Unlocking She-STEM Potential for a Sustainable and Inclusive Tech-Driven Economy in Africa

Annette Mutuku, Director, Communications, Africa, GEAPP

As the curtains draw on the She-Tech Forum 2024, hosted within the broader Connected Africa Summit, reflections on the intersectionality of women’s leadership in Information and Communication Technology (ICT) with renewable energy and climate change initiatives resonate deeply. Panelists from Governments across Africa, Civil Society, Private Sector, Academia and Development organizations spoke with dynamism and passion to underscore the pivotal role women play in shaping Africa’s digital landscape and, crucially, in advancing sustainable development goals.

In the realm of science, technology, engineering and mathematics (STEM), women have been increasingly breaking barriers, challenging norms, and driving inclusivity. However, data reveals a significant gap in female representation at leadership levels within the sector. According to a report by the International Telecommunication Union (ITU), women make up only 20-30% of the ICT workforce in Africa, and their presence in leadership roles is even lower. Similarly, women represent only 32% of the global renewable energy sector workforce according to IRENA with even lower percentages of management positions.

In Africa, this gap can be attributed to several factors such as societal stereotypes that men are better in STEM subjects and careers than girls, limited early intervention to encourage girls and young women to take up STEM subjects, domestic pressures on girls, lack of supporting environment or poor enforcement of gender equity policies and lack of STEM female role models among other factors.

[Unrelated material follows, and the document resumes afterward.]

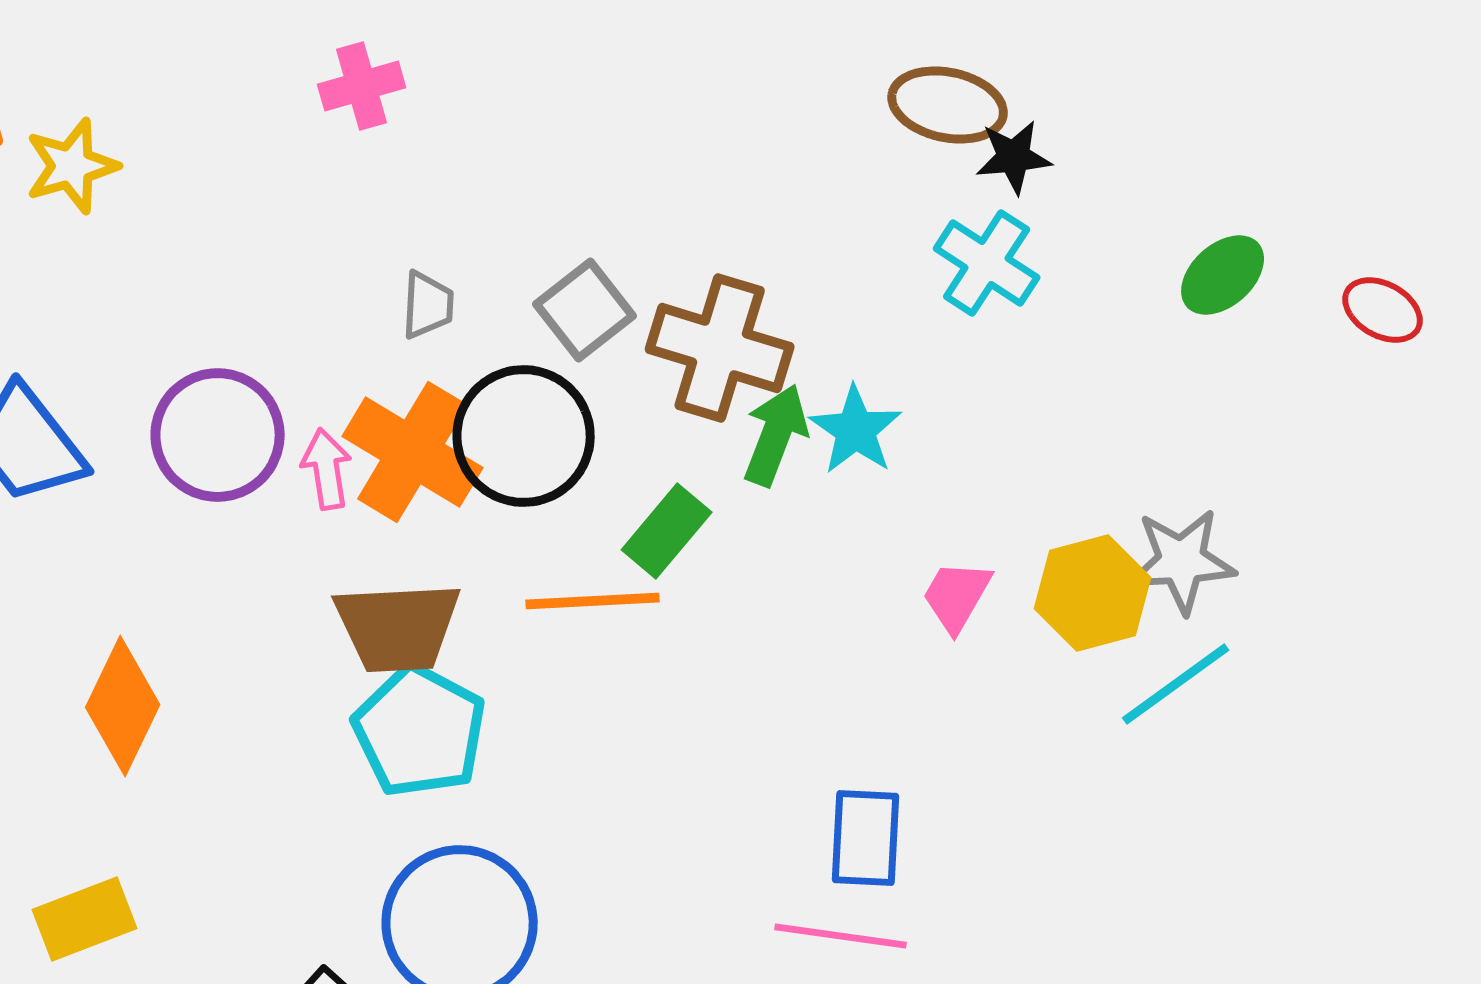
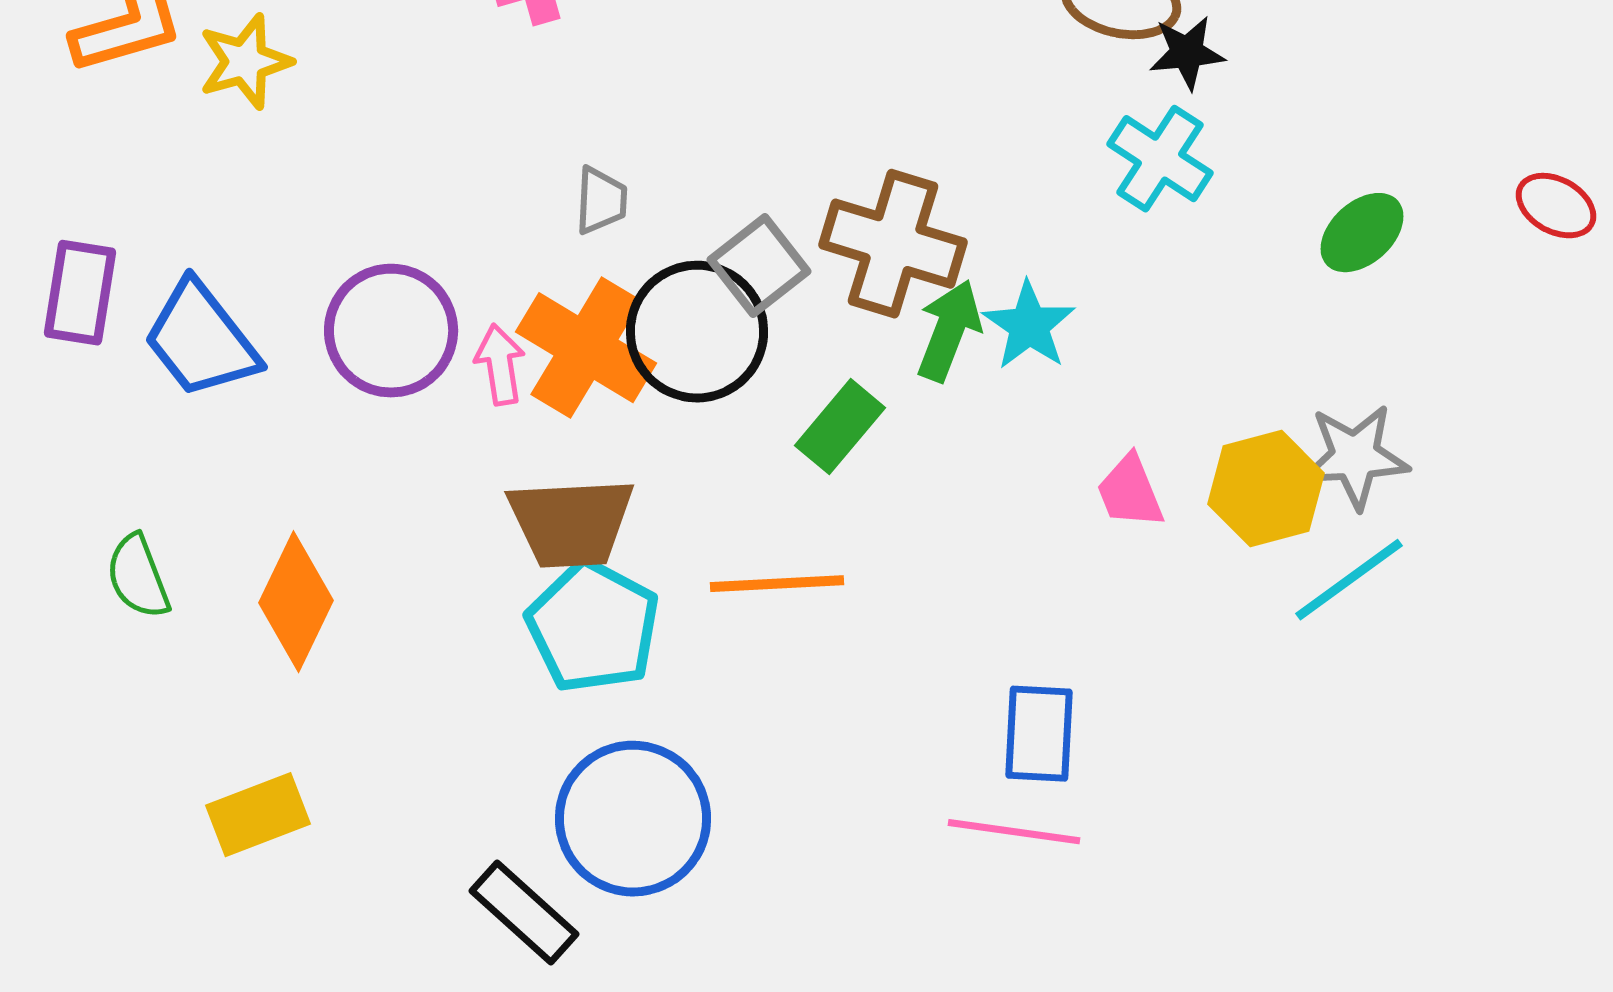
green ellipse: (1223, 275) -> (1362, 233), moved
gray square: (585, 310) -> (759, 266), moved
pink trapezoid: (957, 596) -> (1130, 492), turned -52
orange line: (593, 601) -> (777, 584), moved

Despite these challenges, the She-Tech Forum served as a testament to the resilience and potential of women in STEM across the different sectors. It provided a platform for dialogue, collaboration, and empowerment, highlighting stories of women-led initiatives that are driving change at the intersection of ICT and other fields including healthcare, education, climate and renewable energy among other sectors.

Africa stands at a crossroads where the urgency to address climate change is intertwined with the imperative to foster technological advancement and economic growth. In this context, the nexus between women’s leadership in STEM careers and renewable energy becomes not only evident but imperative for sustainable development.

A good example of this intersection is an initiative by the Economic Commission for Africa (ECA) -Connected African Girls Coding Camp and Climate Change Adaptation Hackathon through which young engineers and innovators have devised creative projects that incorporate emerging technologies to fight climate change and build resilience across the continent.

Studies show that when women are involved in decision-making processes projects are more likely to succeed and have a positive impact on communities.

Firstly, women bring unique perspectives and approaches to problem-solving, rooted in empathy, collaboration, and holistic thinking. These attributes are invaluable in tackling the complex challenges posed by climate change and in crafting innovative solutions for renewable energy adoption and resilience-building.

Secondly, leveraging ICT tools and platforms, women leaders can amplify the reach and impact of renewable energy initiatives. From community-driven energy projects to data-driven decision-making for climate adaptation, technology serves as an enabler for scalable and sustainable solutions.

Moreover, fostering women’s leadership presents an opportunity to address existing disparities and ensure inclusive development. By providing women with equal access to education, connectivity, training, and leadership opportunities in STEM, we not only empower individuals but also unlock the full potential of our societies to thrive.

The truth of the matter is that the gender gap in STEM careers is huge and no one organization can resolve this challenge by its self. Governments across Africa must lead the way by creating an enabling environment for more women to take up STEM careers and create room for them in decision-making positions. Additionally, governments need to play a convening role to bring together other stakeholders and put resources, expertise, ideas, and funding together for a common goal.

The timing of the She-Tech Forum, coinciding with International Girls in ICT Day under the theme of “Leadership,” serves as a poignant reminder of the critical need for strong female role models in STEM careers. As we celebrate the achievements of women in technology, let us also recognize their instrumental role in driving progress towards a sustainable and resilient future.

Looking ahead, we must continue to foster collaboration, mentorship, and investment in women’s leadership across every sector. By harnessing the collective talents and ingenuity of all, regardless of gender, we can forge a path towards a more equitable, prosperous, and resilient Africa.